** Records provided follows **

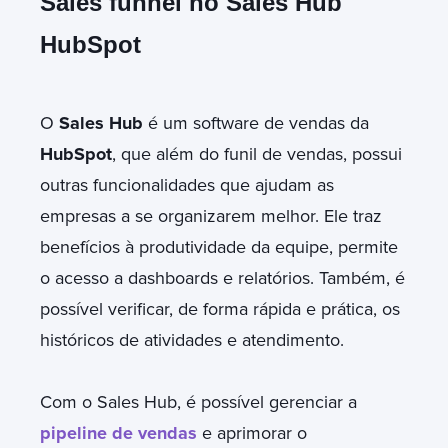
Sales funnel no Sales Hub
HubSpot
O
Sales Hub
é um software de vendas da
HubSpot
, que além do funil de vendas, possui
outras funcionalidades que ajudam as
empresas a se organizarem melhor. Ele traz
benefícios à produtividade da equipe, permite
o acesso a dashboards e relatórios. Também, é
possível verificar, de forma rápida e prática, os
históricos de atividades e atendimento.
Com o Sales Hub, é possível gerenciar a
pipeline de vendas
e aprimorar o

** End of Records provided **

What is needed: Match on "Sales" and copy out every line of the entries that contains it.

Written answer:
Sales funnel no Sales Hub
Sales Hub
Com o Sales Hub, é possível gerenciar a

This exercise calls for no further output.